Nearly three-quarters of knife crime offenders in Hampshire had no previous knife-related convictions or cautions, new figures show.
Anti-knife crime charity the Ben Kinsella Trust said urgent change is needed to address this trend, as it suggests “for some, carrying knives has become normalised behaviour”.
Ministry of Justice figures show 292 first-time knife criminals in Hampshire went through the criminal justice system in the year ending March 2023.
They account for 71% of all those found guilty of knife and offensive weapon offences.

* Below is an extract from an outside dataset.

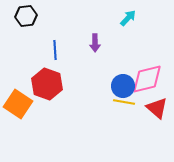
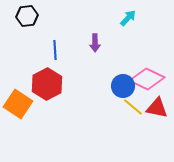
black hexagon: moved 1 px right
pink diamond: rotated 40 degrees clockwise
red hexagon: rotated 12 degrees clockwise
yellow line: moved 9 px right, 5 px down; rotated 30 degrees clockwise
red triangle: rotated 30 degrees counterclockwise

Of these, only 16% were jailed immediately. Patrick Green, Ben Kinsella Trust chief executive, said this showed the law is not providing a sufficient deterrent and many first-time knife criminals would go on to become serial offenders.
Across England and Wales, the proportion of offenders sent into immediate custody for a knife offence fell from 37% in the year ending March 2020 to 30% this year.
In Hampshire, offenders were cautioned or sentenced 409 times for knife-related crimes. Of those, 100 (24%) resulted in immediate jail sentences – fewer than in 2019-20, when the figure stood at 27%.
Hampshire Constabulary caught children aged under 18 with knives 70 times in 2022-23, a decrease from 91 the year before.
Mr Green said: “One possibility is that young people are feeling increasingly unsafe, and that they are mistakenly carrying knives for protection.
“Protecting our youth and fostering a safe environment for all should be a government priority.”
He added children are also influenced by social media, which “often portrays knives in a glamorised way” and said young people must be provided with the necessary support, education, and opportunities to steer them away from violence.
Of those cautioned or sentenced, 91% were men, similar to 92% the year before.
Overall, there were 19,086 knife offences that resulted in a caution or sentence in England and Wales to March this year, which was a slight decrease on last year’s figure of 19,674.